Nasreddin Hoca olacak!
Müfit Can Saçıntı’nın senaryosunu yazdığı, yönettiği ve başrolünü üstlendiği ‘Yaşamak Güzel Şey’ filmi bugün seyirciyle buluşuyor. ‘Mandıra Filozofu’ filmleri ile tanınan Saçıntı, yeni filminde mutluluğun bedava olduğu söylerken, bir sonraki projesinde Nasreddin Hoca’yı canlandırabileceğinin müjdesini verdi
Filmin hazırlıkları ve çekimleri ne kadar sürdü?
Senaryoyu da hazırlıktan sayarsak çok uzun sürdü... Filmdeki bazı konular 3-4 yıldır kafamda evirip çevirdiğim konulardı. Yazmam 3-4 ayımı aldı. Bazı oyuncularımızla provalar yaptık hazırlık sürecinde. Bu yüzden çekimde zaman kaybetmedik.
Çok usta oyuncular ve marifetli bir ekiple çalıştığımız için çekimler 3 hafta sürdü. Kurgu, renk düzenleme, ses tasarımını içine alan post dediğimiz süreç çok özendiğimiz için tam 5,5 ay sürdü. Laf olsun diye demiyorum gerçekten çok özenli bir çalışma oldu.
Filmdeki birçok karakter ailenizden, çevrenizdekilerden isimler, anılar taşıyor.

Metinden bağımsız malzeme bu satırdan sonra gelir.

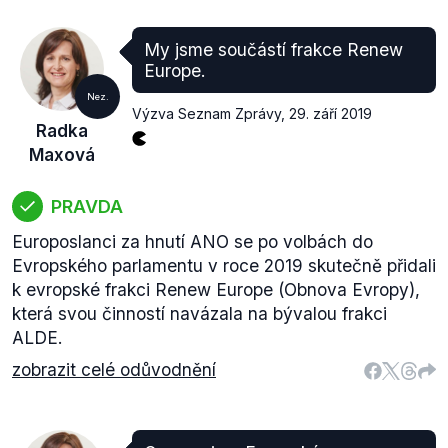
My jsme součástí frakce Renew
Europe.
Nez.
Výzva Seznam Zprávy
,
29. září 2019
Radka
Maxová
PRAVDA
Europoslanci za hnutí ANO se po volbách do
Evropského parlamentu v roce 2019 skutečně přidali
k evropské frakci Renew Europe (Obnova Evropy),
která svou činností navázala na bývalou frakci
ALDE.
zobrazit celé odůvodnění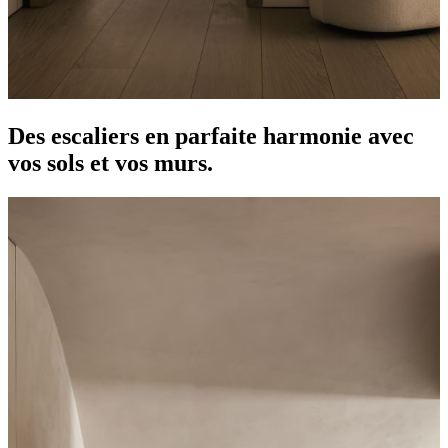
Des escaliers en parfaite harmonie avec
vos sols et vos murs.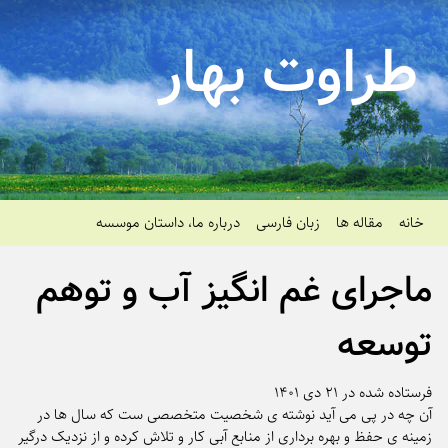
طراوت بهار
خانه
مقاله ها
زبان فارسی
درباره ما، داستان موسسه
ماجرای غم انگیز آب و توهم
توسعه
فرستاده شده در ۲۱ دی ۱۴۰۱
آن چه در پی می آید نوشته ی شخصیت متخصصی ست که سال ها در
زمینه ی حفظ و بهره برداری از منابع آبی کار و تلاش کرده و از نزدیک درگیر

Neden böyle bir karar aldınız? Bunu yaparken yakınlarınızdan izin aldınız mı?
Bazı yönetmenler koskoca filmi kendi yakınlarına ithaf ediyor ben bir rol karakterini ithaf etmişim çok mu? Şaka bi yana... Gerçekçi bi film yapmak için bu yola başvurdum... İsimlerini koymak için eşim Çiğdem ve kızım Duru’dan izin aldım... Kendimden izin almadım. Annemle babamın da isimlerini koydum ama onlara haber vermedim, sürpriz olacak.
Kendi karakteriniz için “Benim söyleyemediklerimi de söyledi” demişsiniz... Genelde içinizde mi yaşarsınız birçok duyguyu? Pek dile getiremez misiniz?

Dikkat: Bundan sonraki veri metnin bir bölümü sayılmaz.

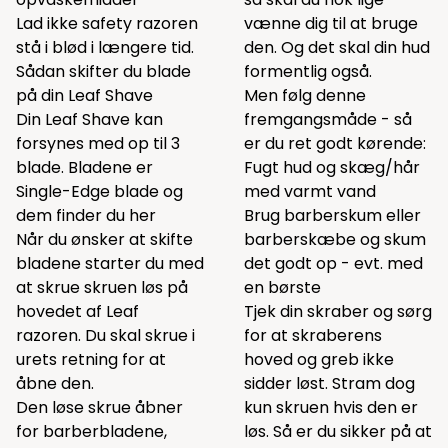
Lad ikke safety razoren
vænne dig til at bruge
stå i blød i længere tid.
den. Og det skal din hud
Sådan skifter du blade
formentlig også.
på din Leaf Shave
Men følg denne
Din Leaf Shave kan
fremgangsmåde - så
forsynes med op til 3
er du ret godt kørende:
blade. Bladene er
Fugt hud og skæg/hår
Single-Edge blade og
med varmt vand
dem finder du
her
Brug barberskum eller
Når du ønsker at skifte
barberskæbe og skum
bladene starter du med
det godt op - evt. med
at skrue skruen løs på
en børste
hovedet af Leaf
Tjek din skraber og sørg
razoren. Du skal skrue i
for at skraberens
urets retning for at
hoved og greb ikke
åbne den.
sidder løst. Stram dog
Den løse skrue åbner
kun skruen hvis den er
for barberbladene,
løs. Så er du sikker på at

Aslında ben de normal hayatta söylerim pek çok duygumu, düşüncemi ama daha çok dolaylı ve yumuşak bi uslupla söylerim... Tabii içime attığım duygular da olur ama genelde korkudan değil kibarlıktan. Filmdeki Müfit ise daha doğrudan söylüyor söyleyeceklerini ve kibarlık yapma gereği hissetmiyor.
‘Hayal değil, hayat ürünü’
Film için “Hayal değil, hayat ürünü” diyorsunuz. Bunu biraz açabilir misiniz...
‘Bu film gerçek hayattan alınmıştır’ demenin bir başka yolu... Ama bir kişinin hayatından değil, her kişinin hayatından gerçekleri aldım... Kendi yaşadığım ve bazılarına şahit olduğum şeyleri senaryoya kattım. İlla örnek isterseniz vereyim... Hayat ve ölümle ilgili diyaloglar gerçek kızım Duru ile aynen yaşandı. Filmde lise öğretmeniyle yaptığım konuşmayı, bir üniversitede bir öğretim görevlisiyle aynen yaşamıştım.
Film seyirci ile buluştuğunda nasıl tepkiler bekliyorsunuz? Siz hangi mesajı vermek istediniz özellikle?
Ben mutluluğun parayla satılan bir şey değil bedava olduğunu anlatmaya çalıştım... Filmi izleyenlerin bazen gülüp, bazen hüzünlenip, arınıp rahatlamalarını ve filmden çıktıktan sonra hayatın gerçek güzelliklerini yakalamaya çalışacaklarını hayal ediyorum. Bakalım hayal kırıklığına uğrayacak mıyım? Bunu 14 Nisan’dan itibaren sinemalarda göreceğiz.
Bundan sonrası için planlarınızın arasında neler var?
Bundan sonra Nasreddin Hoca’yı oynamak istiyorum... ‘Nasrettin Hoca Timur’a Karşı’ diye bir proje şekillenmeye başladı. Yönetmenliğini Hasan Kalender yapacak. Senaryoyu 20-30 yıllık senarist arkadaşlarım Yaşar Arak, Ömer Pınar, Caner Güler ve Resul Ertaş yapacak... Bir de kendimin yazacağı bir aile filmi düşünüyorum, bu sefer gençler ön planda olacak.